▸ **Records for the task**
# # #

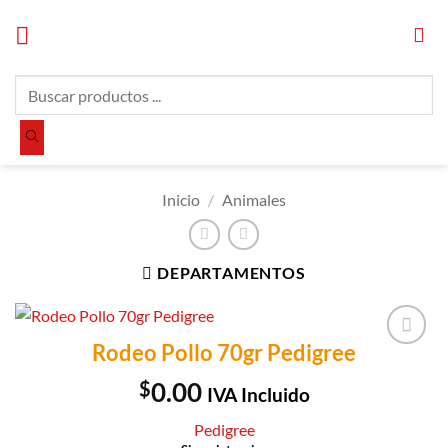
Saltar
al
contenido
Búsqueda
de
productos
Inicio
/
Animales
DEPARTAMENTOS
Rodeo Pollo 70gr Pedigree
Añadir a
Lista de
$
0.00
IVA Incluido
Compras
Pedigree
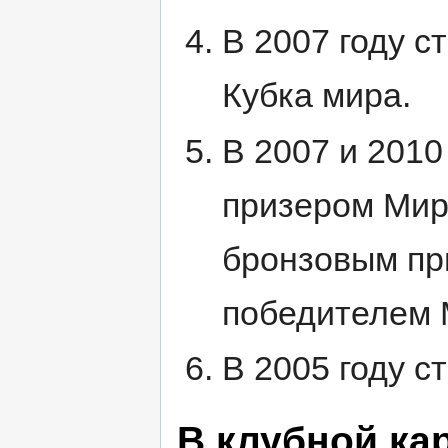
В 2007 году 
Кубка мира.
В 2007 и 2010
призером Миро
бронзовым при
победителем 
В 2005 году с
В клубной ка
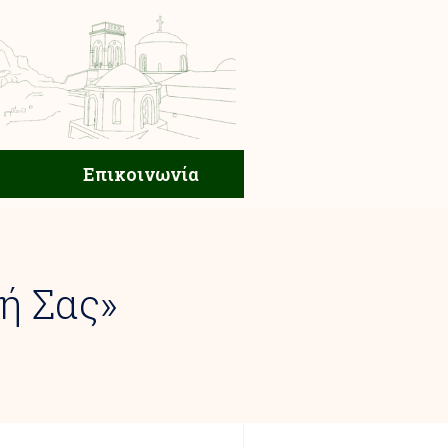
ική Ζωή
Επικοινωνία
Επικοινωνία
ή Σας»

# # #

▸ **Exercise directions**
Repeat the records in full, exactly as they appear, but with the pictures removed.

▸ **Task output**
Saltar
al
contenido
Búsqueda
de
productos
Inicio
/
Animales
DEPARTAMENTOS
Rodeo Pollo 70gr Pedigree
Añadir a
Lista de
$
0.00
IVA Incluido
Compras
Pedigree
В 2007 году 
Кубка мира.
В 2007 и 2010
призером Миро
бронзовым при
победителем 
В 2005 году с
В клубной ка
ική Ζωή
Επικοινωνία
Επικοινωνία
ή Σας»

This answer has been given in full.